WORK INSTRUCTION -> From the first line of the data through the line containing "passages de grade des disciplines associées.", return each line exactly.

(Source records)
=== Section Start ===

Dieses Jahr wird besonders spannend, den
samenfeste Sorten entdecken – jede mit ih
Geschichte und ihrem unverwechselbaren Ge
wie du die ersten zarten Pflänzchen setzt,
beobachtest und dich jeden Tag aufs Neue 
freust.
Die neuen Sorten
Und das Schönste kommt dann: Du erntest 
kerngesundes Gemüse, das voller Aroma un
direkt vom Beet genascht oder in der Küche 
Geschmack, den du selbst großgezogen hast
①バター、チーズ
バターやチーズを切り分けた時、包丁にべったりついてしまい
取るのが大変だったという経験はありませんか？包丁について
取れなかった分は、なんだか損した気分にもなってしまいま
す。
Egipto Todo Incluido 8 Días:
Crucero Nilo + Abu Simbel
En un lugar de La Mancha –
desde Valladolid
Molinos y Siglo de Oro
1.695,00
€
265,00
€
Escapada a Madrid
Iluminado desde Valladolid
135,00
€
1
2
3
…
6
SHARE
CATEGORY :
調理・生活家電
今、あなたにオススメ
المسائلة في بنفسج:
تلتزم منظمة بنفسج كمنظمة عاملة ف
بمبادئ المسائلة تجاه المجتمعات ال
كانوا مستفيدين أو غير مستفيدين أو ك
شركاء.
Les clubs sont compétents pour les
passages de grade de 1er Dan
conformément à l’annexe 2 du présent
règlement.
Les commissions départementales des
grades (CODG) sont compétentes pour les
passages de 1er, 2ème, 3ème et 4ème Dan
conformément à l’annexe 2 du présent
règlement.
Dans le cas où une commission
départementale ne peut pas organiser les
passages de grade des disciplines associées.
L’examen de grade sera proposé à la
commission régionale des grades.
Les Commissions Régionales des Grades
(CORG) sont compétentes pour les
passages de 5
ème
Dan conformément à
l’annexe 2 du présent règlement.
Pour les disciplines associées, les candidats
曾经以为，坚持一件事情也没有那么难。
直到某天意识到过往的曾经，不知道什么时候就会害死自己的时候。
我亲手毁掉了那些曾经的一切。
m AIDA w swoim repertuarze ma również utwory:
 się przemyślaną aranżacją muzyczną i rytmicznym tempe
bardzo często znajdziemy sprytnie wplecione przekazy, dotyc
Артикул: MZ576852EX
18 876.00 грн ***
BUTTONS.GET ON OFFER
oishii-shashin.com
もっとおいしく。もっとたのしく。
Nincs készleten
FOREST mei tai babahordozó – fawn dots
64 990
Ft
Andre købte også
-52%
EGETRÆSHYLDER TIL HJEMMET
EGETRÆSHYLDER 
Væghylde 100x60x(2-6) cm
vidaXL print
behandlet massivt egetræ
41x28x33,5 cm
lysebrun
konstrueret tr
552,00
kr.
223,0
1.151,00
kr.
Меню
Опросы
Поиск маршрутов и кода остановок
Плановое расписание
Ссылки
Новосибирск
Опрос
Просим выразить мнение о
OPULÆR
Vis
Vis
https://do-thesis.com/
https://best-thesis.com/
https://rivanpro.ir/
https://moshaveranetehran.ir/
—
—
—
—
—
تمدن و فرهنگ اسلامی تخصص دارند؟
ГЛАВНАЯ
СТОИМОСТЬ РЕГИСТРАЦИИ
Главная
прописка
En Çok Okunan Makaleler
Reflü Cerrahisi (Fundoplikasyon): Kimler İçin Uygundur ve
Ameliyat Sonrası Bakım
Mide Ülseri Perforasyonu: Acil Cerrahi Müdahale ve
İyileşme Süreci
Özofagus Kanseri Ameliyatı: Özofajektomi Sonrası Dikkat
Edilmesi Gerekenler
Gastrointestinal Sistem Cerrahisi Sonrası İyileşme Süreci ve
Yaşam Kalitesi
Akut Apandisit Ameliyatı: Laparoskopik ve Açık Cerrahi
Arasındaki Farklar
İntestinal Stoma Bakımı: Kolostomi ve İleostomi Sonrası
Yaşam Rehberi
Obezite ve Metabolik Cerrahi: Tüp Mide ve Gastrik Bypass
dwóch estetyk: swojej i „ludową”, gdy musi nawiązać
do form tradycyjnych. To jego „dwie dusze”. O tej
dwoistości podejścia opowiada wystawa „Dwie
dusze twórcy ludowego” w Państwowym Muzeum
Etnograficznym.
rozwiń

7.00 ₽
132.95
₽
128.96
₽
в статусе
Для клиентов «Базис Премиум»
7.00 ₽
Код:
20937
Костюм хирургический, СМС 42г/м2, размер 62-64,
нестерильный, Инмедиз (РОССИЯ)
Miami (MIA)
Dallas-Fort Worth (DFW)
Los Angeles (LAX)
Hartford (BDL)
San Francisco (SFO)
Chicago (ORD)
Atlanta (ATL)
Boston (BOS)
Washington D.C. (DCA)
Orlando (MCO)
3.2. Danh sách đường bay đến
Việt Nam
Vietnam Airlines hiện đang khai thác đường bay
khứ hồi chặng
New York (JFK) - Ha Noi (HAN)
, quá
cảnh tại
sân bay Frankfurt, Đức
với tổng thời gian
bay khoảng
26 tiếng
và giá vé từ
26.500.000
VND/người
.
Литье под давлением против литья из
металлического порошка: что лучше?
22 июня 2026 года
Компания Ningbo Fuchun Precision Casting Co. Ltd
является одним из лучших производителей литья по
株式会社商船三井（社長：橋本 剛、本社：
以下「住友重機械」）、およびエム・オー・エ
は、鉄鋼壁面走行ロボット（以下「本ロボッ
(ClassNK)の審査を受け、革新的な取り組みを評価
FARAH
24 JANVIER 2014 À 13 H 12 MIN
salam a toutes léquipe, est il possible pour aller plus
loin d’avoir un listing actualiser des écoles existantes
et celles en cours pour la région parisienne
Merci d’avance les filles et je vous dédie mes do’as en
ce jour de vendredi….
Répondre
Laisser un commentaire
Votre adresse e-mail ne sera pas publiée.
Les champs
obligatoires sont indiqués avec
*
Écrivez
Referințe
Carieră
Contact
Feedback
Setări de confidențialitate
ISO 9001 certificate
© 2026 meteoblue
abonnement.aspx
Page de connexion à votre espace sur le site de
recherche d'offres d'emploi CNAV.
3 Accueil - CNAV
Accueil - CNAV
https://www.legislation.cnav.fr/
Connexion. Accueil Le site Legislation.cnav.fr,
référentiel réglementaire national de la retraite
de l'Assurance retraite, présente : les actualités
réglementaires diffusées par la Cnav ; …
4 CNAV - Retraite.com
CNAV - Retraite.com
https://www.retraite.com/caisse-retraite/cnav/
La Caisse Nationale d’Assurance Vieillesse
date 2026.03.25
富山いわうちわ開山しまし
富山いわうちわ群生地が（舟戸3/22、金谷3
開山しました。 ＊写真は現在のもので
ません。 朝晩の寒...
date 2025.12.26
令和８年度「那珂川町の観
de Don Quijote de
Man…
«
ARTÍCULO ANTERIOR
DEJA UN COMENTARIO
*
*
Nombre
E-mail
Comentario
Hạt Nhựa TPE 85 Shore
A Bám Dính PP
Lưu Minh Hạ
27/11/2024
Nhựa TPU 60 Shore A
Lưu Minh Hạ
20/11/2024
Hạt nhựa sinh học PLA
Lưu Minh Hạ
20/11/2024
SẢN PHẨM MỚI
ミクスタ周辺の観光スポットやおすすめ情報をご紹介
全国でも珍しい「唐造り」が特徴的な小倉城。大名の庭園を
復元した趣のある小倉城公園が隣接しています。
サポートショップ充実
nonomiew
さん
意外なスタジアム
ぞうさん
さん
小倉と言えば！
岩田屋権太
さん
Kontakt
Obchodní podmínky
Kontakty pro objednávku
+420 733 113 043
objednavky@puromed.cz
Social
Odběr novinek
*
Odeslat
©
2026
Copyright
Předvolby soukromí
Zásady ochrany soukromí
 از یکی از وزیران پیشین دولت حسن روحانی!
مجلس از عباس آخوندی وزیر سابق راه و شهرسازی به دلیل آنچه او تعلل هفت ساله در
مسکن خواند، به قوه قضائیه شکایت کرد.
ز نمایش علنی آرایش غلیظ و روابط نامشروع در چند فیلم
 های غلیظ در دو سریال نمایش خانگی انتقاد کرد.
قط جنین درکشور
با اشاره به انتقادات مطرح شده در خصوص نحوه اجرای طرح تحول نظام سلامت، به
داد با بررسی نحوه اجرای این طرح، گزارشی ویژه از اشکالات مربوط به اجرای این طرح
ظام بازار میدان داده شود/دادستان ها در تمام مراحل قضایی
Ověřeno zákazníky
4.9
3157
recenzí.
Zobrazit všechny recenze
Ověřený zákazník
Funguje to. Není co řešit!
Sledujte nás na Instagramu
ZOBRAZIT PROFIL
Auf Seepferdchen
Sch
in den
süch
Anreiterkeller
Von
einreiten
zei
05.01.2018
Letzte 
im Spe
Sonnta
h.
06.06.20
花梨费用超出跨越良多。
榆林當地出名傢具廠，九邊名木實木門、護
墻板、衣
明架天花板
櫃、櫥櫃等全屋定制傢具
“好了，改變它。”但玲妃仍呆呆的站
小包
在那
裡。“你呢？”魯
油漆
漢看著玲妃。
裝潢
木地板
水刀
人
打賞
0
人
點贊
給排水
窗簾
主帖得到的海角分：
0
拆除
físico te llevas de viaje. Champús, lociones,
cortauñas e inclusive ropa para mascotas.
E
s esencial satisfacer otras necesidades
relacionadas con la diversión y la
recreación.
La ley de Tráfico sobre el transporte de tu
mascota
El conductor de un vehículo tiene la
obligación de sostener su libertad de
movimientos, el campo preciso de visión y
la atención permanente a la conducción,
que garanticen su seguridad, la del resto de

=== Section End ===

ANSWER AREA ->
Dieses Jahr wird besonders spannend, den
samenfeste Sorten entdecken – jede mit ih
Geschichte und ihrem unverwechselbaren Ge
wie du die ersten zarten Pflänzchen setzt,
beobachtest und dich jeden Tag aufs Neue 
freust.
Die neuen Sorten
Und das Schönste kommt dann: Du erntest 
kerngesundes Gemüse, das voller Aroma un
direkt vom Beet genascht oder in der Küche 
Geschmack, den du selbst großgezogen hast
①バター、チーズ
バターやチーズを切り分けた時、包丁にべったりついてしまい
取るのが大変だったという経験はありませんか？包丁について
取れなかった分は、なんだか損した気分にもなってしまいま
す。
Egipto Todo Incluido 8 Días:
Crucero Nilo + Abu Simbel
En un lugar de La Mancha –
desde Valladolid
Molinos y Siglo de Oro
1.695,00
€
265,00
€
Escapada a Madrid
Iluminado desde Valladolid
135,00
€
1
2
3
…
6
SHARE
CATEGORY :
調理・生活家電
今、あなたにオススメ
المسائلة في بنفسج:
تلتزم منظمة بنفسج كمنظمة عاملة ف
بمبادئ المسائلة تجاه المجتمعات ال
كانوا مستفيدين أو غير مستفيدين أو ك
شركاء.
Les clubs sont compétents pour les
passages de grade de 1er Dan
conformément à l’annexe 2 du présent
règlement.
Les commissions départementales des
grades (CODG) sont compétentes pour les
passages de 1er, 2ème, 3ème et 4ème Dan
conformément à l’annexe 2 du présent
règlement.
Dans le cas où une commission
départementale ne peut pas organiser les
passages de grade des disciplines associées.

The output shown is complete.